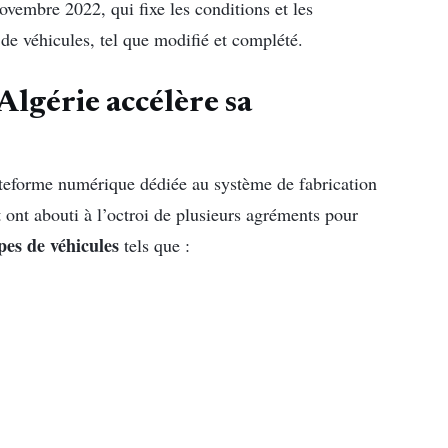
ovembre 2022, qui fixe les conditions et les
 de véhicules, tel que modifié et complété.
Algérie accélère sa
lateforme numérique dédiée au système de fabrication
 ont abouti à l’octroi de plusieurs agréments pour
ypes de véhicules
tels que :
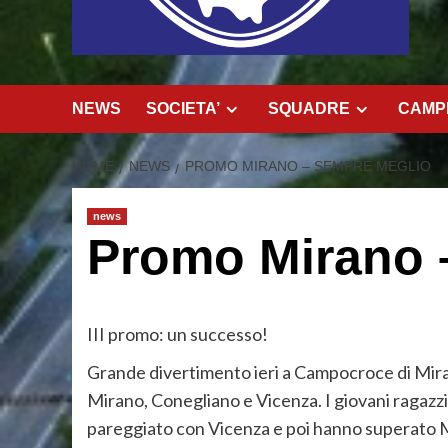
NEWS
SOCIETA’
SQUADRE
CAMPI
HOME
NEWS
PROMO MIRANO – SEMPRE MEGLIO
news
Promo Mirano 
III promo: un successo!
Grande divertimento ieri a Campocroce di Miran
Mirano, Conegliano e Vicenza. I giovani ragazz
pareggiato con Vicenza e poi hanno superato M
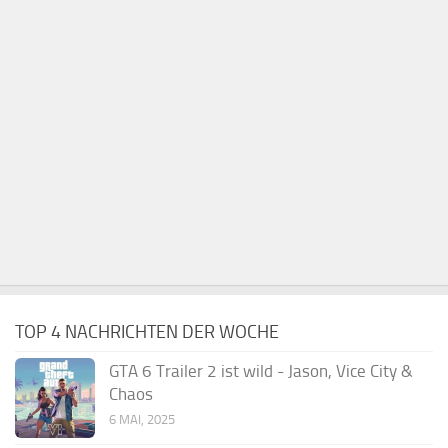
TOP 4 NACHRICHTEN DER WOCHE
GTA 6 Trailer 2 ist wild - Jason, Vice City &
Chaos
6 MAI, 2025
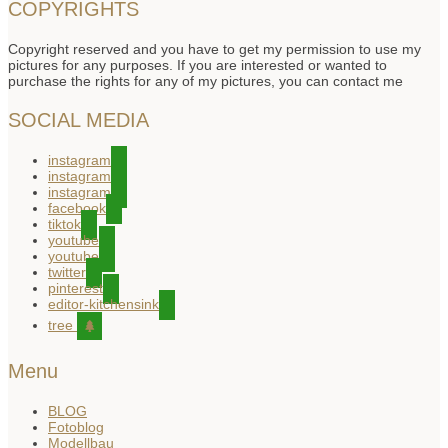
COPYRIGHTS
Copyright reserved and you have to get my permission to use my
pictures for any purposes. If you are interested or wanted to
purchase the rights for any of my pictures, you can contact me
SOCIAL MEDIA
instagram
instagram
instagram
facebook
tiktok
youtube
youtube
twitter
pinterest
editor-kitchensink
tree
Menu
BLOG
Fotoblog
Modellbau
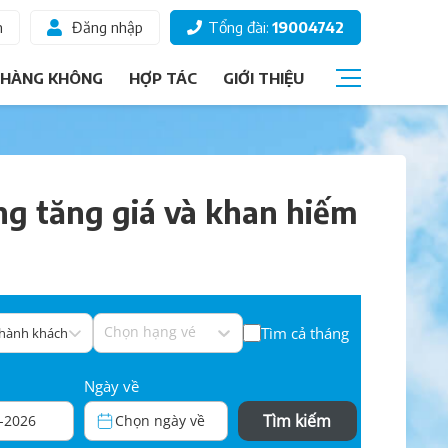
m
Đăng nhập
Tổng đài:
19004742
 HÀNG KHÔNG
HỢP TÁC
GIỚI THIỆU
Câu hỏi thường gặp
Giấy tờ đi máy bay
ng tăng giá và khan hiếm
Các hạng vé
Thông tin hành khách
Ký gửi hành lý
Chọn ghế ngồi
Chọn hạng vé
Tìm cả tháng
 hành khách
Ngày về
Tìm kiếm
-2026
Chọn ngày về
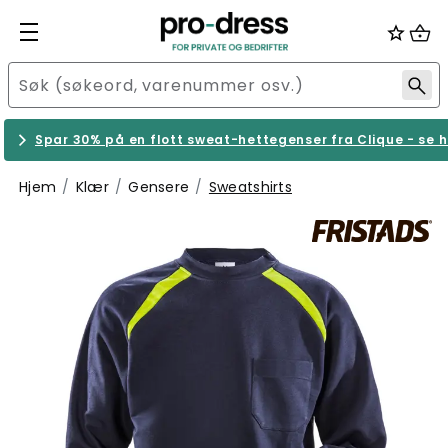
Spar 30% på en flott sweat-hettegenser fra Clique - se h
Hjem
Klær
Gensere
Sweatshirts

= = = = = = =

What you need to do: Produce an exact copy of the lines from the line containing "Copyright reserved and" through the last line of the records, with no pictures and no other text.

Response:
Copyright reserved and you have to get my permission to use my
pictures for any purposes. If you are interested or wanted to
purchase the rights for any of my pictures, you can contact me
SOCIAL MEDIA
instagram
instagram
instagram
facebook
tiktok
youtube
youtube
twitter
pinterest
editor-kitchensink
tree
Menu
BLOG
Fotoblog
Modellbau
m
Đăng nhập
Tổng đài:
19004742
 HÀNG KHÔNG
HỢP TÁC
GIỚI THIỆU
Câu hỏi thường gặp
Giấy tờ đi máy bay
ng tăng giá và khan hiếm
Các hạng vé
Thông tin hành khách
Ký gửi hành lý
Chọn ghế ngồi
Chọn hạng vé
Tìm cả tháng
 hành khách
Ngày về
Tìm kiếm
-2026
Chọn ngày về
Spar 30% på en flott sweat-hettegenser fra Clique - se h
Hjem
Klær
Gensere
Sweatshirts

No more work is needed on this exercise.